The first piece, Ba’avur David is one of the most familiar in the American cantorial repertoire, though ironically its exact origins are unknown. It was popularised via a recording by David Roitman so it is assumed that Roitman had a hand in producing the work. Spiro has produced a new arrangement especially for this disc.
Moishe Oysher was both a hazzan (cantor) and a stage performer in the Yiddish theatre. In the 1950s he produced an LP for entertainment and educational purposes. Ha Lahma Anya comes from this disc, it is a setting of text taken from the Passover Haggada, texts that are recited at the seder. Oysher’s original version used instruments but Simon Spiro’s rather effective arrangement uses only choral accompaniment.

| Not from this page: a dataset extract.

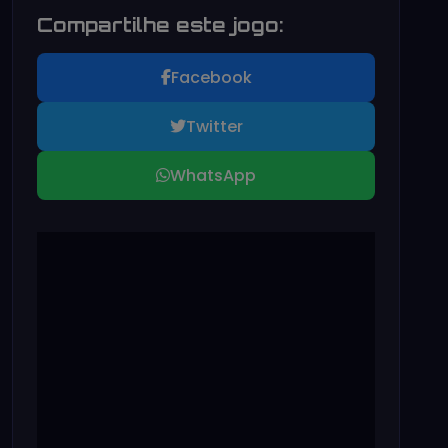
Compartilhe este jogo:
Facebook
Twitter
WhatsApp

Rabbi Israel Goldfarb’s tune for Shalom Aleikhem became so popular in the early 20th century that it took on the garb of a folk-tune and has eclipsed all other settings of this text. The text is one of the Sabbath "table hymns" sung before, during and after the festive Sabbath meal. Again, it is performed in an arrangement by Simon Spiro.

The song Ya Ribbon Olam is sung in an arrangement of three different traditional melodies. Haven yakkir li efra’im is a concert piece which has its origins in a liturgical text, but from the early 20th century American cantors realised the text’s dramatic possibilities for concert use. Samuel Malavsky was a prominent cantor but his setting, which Spiro sings in his own arrangement, was written for concert use.

The substantial Sheva B’rakhot is an arrangement by Spiro based on two different compositions. One by Sholom Kalib for cantor and organ was used by Spiro for the first five stanzas, two are based on a composition by Meyer Machtenberg. But Spiro has elaborated the harmonies of both pieces and added some of his own material. The result is undeniably attractive and convincing.

Joshua Lind’s Khanike Lid is a choral setting of a traditional Yiddish poem; the version sung here preserves the simple directness of Lind’s original without trying to elaborate the harmonies. Zavel Zilberts’s Rahamana d’anei is on an altogether more elaborate plane. Zilberts was an acclaimed choral conductor and composer and was the only major American composer of liturgical music who had been a music director in an Eastern European chor shul (Choral Synagogue).

Spiro finishes the disc in a lighter vein with an arrangement by Maurice Goldman of a traditional eastern European Jewish folk tale.

This is an attractive and well chosen programme. Spiro’s voice is pleasant on the ear and it is easy to appreciate his virtuosity. The popular element in the items included means that the disc is not as heavy going as some of the more serious volumes in this series. The choral arrangements are all very well done; though, as usual in this sort of repertoire, I find the discrepancy between the traditional outlines of the solo vocal line and the very 20th century Romantic accompaniments rather noticeable. All the choirs on the disc are excellent and provide Spiro with good support. The disc comes with the usual superb line notes; I can highly recommend this to anyone who would like to explore what might, for them, be an unknown area of repertoire.